12.1.06

À espera, com ciúmes

Sinto-me como um homem que um dia vi a empurrar uma carroça repleta no meio do trânsito. O fardo sufocava-o, mas o peso era tão excessivo que ele parecia indiferente ao vendaval de carros à volta, desfeita a sua noção de sentido que apenas a estrada lhe impunha.
Estou sentado e o silêncio oprime. O apartamento está vazio, a mobília sem uso, as paredes sem nexo. A luz que entra pela janela é angustiante e o mesmo digo da cortina, que a aragem faz ondular com suavidade. Estou aqui à espera dela e o tempo passa a diferentes ritmos, às vezes mais depressa, por vezes com uma lentidão feroz. Fiz bem em esconder o relógio na gaveta: o passar dos segundos ouvia-se como se fosse um martelo a bater no meu crânio.
Ela não virá.
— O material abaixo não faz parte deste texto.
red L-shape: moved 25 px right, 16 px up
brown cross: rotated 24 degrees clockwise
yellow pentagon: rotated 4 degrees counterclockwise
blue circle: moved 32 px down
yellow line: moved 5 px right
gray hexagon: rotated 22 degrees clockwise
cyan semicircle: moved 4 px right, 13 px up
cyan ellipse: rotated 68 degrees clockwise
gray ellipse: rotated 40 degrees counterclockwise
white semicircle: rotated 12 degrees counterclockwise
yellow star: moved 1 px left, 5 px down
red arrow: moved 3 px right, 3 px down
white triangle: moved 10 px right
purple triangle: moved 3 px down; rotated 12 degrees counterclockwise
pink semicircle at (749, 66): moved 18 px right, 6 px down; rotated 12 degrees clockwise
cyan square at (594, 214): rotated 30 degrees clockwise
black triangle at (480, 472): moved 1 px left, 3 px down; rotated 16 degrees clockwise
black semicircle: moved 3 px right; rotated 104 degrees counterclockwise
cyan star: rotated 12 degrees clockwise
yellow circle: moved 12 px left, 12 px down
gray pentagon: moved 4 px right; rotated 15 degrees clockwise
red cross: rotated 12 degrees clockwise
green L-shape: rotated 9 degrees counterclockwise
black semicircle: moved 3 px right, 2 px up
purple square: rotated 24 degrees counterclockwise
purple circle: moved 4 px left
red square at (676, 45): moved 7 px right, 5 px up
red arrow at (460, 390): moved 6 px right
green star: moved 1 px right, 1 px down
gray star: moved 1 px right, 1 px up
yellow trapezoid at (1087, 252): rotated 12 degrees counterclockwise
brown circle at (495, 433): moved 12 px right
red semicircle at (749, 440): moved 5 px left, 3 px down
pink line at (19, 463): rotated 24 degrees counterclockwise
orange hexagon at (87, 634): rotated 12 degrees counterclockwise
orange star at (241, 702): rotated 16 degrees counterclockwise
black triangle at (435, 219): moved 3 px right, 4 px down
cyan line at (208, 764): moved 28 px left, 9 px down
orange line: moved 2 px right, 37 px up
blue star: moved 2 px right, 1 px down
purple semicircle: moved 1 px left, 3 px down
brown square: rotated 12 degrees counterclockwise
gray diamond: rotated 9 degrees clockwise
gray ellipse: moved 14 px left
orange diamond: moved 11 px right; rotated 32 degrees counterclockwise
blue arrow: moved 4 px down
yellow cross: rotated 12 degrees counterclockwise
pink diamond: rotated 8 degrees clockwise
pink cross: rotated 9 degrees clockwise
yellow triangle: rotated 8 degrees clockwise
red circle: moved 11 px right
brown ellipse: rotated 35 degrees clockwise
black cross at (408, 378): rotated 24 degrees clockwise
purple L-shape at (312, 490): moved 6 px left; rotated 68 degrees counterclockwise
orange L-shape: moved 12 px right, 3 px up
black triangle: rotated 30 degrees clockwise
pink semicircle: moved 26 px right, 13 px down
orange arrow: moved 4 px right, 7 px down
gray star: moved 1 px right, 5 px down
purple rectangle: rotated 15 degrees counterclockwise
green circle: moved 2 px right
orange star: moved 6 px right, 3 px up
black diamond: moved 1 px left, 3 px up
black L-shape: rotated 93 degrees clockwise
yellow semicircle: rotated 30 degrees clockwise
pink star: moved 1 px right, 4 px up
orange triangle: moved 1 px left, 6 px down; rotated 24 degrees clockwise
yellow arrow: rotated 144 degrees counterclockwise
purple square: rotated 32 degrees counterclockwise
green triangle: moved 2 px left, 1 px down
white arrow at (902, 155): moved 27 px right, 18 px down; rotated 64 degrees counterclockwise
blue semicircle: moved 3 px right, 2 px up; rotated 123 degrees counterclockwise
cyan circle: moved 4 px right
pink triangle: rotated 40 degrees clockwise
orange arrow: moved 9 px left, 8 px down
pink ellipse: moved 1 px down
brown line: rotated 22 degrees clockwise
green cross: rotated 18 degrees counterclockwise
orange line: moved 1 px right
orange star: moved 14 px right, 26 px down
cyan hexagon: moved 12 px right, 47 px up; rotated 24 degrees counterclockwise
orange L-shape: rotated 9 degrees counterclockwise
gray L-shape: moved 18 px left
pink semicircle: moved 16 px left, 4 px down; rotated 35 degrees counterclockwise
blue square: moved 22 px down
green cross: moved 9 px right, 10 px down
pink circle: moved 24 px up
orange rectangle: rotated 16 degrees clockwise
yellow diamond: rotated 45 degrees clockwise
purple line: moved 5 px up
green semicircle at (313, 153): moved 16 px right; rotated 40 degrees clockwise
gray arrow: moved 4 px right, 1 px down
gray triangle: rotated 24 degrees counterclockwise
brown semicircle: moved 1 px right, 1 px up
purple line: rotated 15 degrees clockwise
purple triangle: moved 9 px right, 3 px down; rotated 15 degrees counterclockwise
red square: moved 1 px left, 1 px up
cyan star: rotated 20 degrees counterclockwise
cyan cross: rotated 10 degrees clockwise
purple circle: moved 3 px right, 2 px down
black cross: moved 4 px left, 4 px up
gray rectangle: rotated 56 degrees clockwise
Faz parte do seu jogo obscuro, do engano e da cortina que me lança aos olhos, a ilusória doçura branca a ondular na brisa. Engana-me há quanto tempo? Talvez desde que me conhece. Sempre foi uma falsa sonsa! E quem será o homem com que engana? O pior de tudo é não saber isso, embora não haja dúvida sobre a natureza da traição.
A falsidade dela é a sua máscara. Tem um disfarce de sorriso brando e duradoura mentira. Parecia-me um anjo, no início, quando me seduzia, mas era um feitiço, aquilo que me encantava.
E aqui estou, prisioneiro, numa espécie de eternidade. À espera, com ciúmes.
O som de passos. É ela. A chave na porta. Hesitação. Ela teme. E ao rodar a chave daquela forma, mais não faz do que confirmar a minha espera.

3 Comments:

Anonymous Anónimo said...

Que vida triste! E o respeito, onde está? Deverá o amor ser assim tão febril que se torne doentio? O texto é muito bom, mas angustiante.

4:04 da tarde  
Blogger João Villalobos said...

Cara Eme,
Obrigado pela visita. Já visitei o Véspera e gostei bastante do poste que li. Respondo-lhe em nome do Luís Naves, porque sei que a modéstia o impedirá de dizer-lhe que já pode comprar os "livrinhos" dele. Chamam-se "O Silêncio do Vento" e "Os Reis da Peluda", e estão editados pela Campo das Letras...Até breve

11:31 da tarde  
Blogger luisnaves said...

peço desculpa pelo equívoco, mas não foi exactamente modéstia aquilo que me impediu até agora de responder assiduamente aos generosos comentários. Não compreendi desde o início deste blog que era preciso aprender a tecnologia. Sou analfabeto informático e demorei a entender o príncipio desta espécie de local de conversa. chamo-me luís naves e sou jornalista. tenho 44 anos e alguns livros publicados. A ideia deste blog é escrever material o mais original possível, num espírito de esboço, de livrinho de apontamentos, sobretudo para treinar técnicas e ideias. Por isso, os comentários dos leitores são essenciais, pois nos dizem se um determinado texto funcionou ou não. Neste caso, devo dizer que não me agrada totalmente o resultado. Penso que teria de ser mais extenso e ter um ritmo mais assimétrico, mas claro que me agrada o facto de ele ter sido apreciado pelos leitores. Fica aqui o devido agradecimento pelos comentários e prometo de futuro responder, tal como exige a boa educação.